The answer should match the records character for character.

+++ EXTRACTED ENTRIES

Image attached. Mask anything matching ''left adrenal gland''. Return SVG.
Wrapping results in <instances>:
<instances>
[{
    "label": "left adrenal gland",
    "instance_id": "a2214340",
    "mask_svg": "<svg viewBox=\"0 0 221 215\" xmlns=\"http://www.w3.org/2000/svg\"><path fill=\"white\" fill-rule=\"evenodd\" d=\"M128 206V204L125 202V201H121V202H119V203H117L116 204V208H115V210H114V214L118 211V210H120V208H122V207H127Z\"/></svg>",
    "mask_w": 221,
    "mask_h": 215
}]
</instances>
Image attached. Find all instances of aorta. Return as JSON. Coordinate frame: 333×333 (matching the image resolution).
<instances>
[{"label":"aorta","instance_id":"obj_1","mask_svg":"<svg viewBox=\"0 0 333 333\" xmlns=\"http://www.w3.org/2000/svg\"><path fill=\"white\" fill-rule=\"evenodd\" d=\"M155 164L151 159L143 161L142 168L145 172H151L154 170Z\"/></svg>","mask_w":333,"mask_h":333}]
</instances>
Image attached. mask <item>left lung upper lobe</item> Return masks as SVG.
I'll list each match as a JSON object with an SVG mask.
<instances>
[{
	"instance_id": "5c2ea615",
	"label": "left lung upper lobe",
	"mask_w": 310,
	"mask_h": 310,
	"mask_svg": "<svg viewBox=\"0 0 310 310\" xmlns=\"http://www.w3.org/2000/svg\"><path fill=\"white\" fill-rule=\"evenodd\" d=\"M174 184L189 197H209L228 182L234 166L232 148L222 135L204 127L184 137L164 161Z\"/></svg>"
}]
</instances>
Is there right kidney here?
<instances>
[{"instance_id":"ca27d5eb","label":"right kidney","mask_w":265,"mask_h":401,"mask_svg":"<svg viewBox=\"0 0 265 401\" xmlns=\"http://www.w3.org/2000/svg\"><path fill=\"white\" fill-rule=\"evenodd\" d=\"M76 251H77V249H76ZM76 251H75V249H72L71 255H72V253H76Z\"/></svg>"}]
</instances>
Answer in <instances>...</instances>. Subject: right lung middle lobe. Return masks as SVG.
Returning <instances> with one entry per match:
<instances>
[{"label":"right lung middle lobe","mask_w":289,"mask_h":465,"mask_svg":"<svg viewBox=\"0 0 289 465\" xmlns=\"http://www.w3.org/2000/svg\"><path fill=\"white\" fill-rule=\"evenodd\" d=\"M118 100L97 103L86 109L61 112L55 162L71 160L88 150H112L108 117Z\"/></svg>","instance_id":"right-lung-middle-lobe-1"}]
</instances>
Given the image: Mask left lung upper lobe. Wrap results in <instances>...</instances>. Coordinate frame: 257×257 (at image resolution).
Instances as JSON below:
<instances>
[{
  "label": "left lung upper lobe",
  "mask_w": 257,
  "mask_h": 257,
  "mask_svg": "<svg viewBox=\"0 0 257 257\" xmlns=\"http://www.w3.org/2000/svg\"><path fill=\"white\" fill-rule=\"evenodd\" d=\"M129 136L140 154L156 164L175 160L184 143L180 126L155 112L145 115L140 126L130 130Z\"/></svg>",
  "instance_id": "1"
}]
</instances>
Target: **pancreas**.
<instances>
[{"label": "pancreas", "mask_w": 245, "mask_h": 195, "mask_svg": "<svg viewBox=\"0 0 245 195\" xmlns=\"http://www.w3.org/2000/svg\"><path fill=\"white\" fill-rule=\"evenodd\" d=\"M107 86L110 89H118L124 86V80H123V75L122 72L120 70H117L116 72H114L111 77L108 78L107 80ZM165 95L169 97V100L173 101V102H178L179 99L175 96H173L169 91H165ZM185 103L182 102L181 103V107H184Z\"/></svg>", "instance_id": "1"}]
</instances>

++++++

* _SOLUTION_:
Image attached. Mask anything matching ''left adrenal gland''. Return SVG.
Wrapping results in <instances>:
<instances>
[{
    "label": "left adrenal gland",
    "instance_id": "a2214340",
    "mask_svg": "<svg viewBox=\"0 0 221 215\" xmlns=\"http://www.w3.org/2000/svg\"><path fill=\"white\" fill-rule=\"evenodd\" d=\"M128 206V204L125 202V201H121V202H119V203H117L116 204V208H115V210H114V214L118 211V210H120V208H122V207H127Z\"/></svg>",
    "mask_w": 221,
    "mask_h": 215
}]
</instances>
Image attached. Find all instances of aorta. Return as JSON. Coordinate frame: 333×333 (matching the image resolution).
<instances>
[{"label":"aorta","instance_id":"obj_1","mask_svg":"<svg viewBox=\"0 0 333 333\" xmlns=\"http://www.w3.org/2000/svg\"><path fill=\"white\" fill-rule=\"evenodd\" d=\"M155 164L151 159L143 161L142 168L145 172H151L154 170Z\"/></svg>","mask_w":333,"mask_h":333}]
</instances>
Image attached. mask <item>left lung upper lobe</item> Return masks as SVG.
I'll list each match as a JSON object with an SVG mask.
<instances>
[{
	"instance_id": "5c2ea615",
	"label": "left lung upper lobe",
	"mask_w": 310,
	"mask_h": 310,
	"mask_svg": "<svg viewBox=\"0 0 310 310\" xmlns=\"http://www.w3.org/2000/svg\"><path fill=\"white\" fill-rule=\"evenodd\" d=\"M174 184L189 197H209L228 182L234 166L232 148L222 135L204 127L184 137L164 161Z\"/></svg>"
}]
</instances>
Is there right kidney here?
<instances>
[{"instance_id":"ca27d5eb","label":"right kidney","mask_w":265,"mask_h":401,"mask_svg":"<svg viewBox=\"0 0 265 401\" xmlns=\"http://www.w3.org/2000/svg\"><path fill=\"white\" fill-rule=\"evenodd\" d=\"M76 251H77V249H76ZM76 251H75V249H72L71 255H72V253H76Z\"/></svg>"}]
</instances>
Answer in <instances>...</instances>. Subject: right lung middle lobe. Return masks as SVG.
Returning <instances> with one entry per match:
<instances>
[{"label":"right lung middle lobe","mask_w":289,"mask_h":465,"mask_svg":"<svg viewBox=\"0 0 289 465\" xmlns=\"http://www.w3.org/2000/svg\"><path fill=\"white\" fill-rule=\"evenodd\" d=\"M118 100L97 103L86 109L61 112L55 162L71 160L88 150H112L108 117Z\"/></svg>","instance_id":"right-lung-middle-lobe-1"}]
</instances>
Given the image: Mask left lung upper lobe. Wrap results in <instances>...</instances>. Coordinate frame: 257×257 (at image resolution).
Instances as JSON below:
<instances>
[{
  "label": "left lung upper lobe",
  "mask_w": 257,
  "mask_h": 257,
  "mask_svg": "<svg viewBox=\"0 0 257 257\" xmlns=\"http://www.w3.org/2000/svg\"><path fill=\"white\" fill-rule=\"evenodd\" d=\"M129 136L140 154L156 164L175 160L184 143L180 126L155 112L145 115L140 126L130 130Z\"/></svg>",
  "instance_id": "1"
}]
</instances>
Target: **pancreas**.
<instances>
[{"label": "pancreas", "mask_w": 245, "mask_h": 195, "mask_svg": "<svg viewBox=\"0 0 245 195\" xmlns=\"http://www.w3.org/2000/svg\"><path fill=\"white\" fill-rule=\"evenodd\" d=\"M107 86L110 89H118L124 86V80H123V75L122 72L120 70H117L116 72H114L111 77L108 78L107 80ZM165 95L169 97V100L173 101V102H178L179 99L175 96H173L169 91H165ZM185 103L182 102L181 103V107H184Z\"/></svg>", "instance_id": "1"}]
</instances>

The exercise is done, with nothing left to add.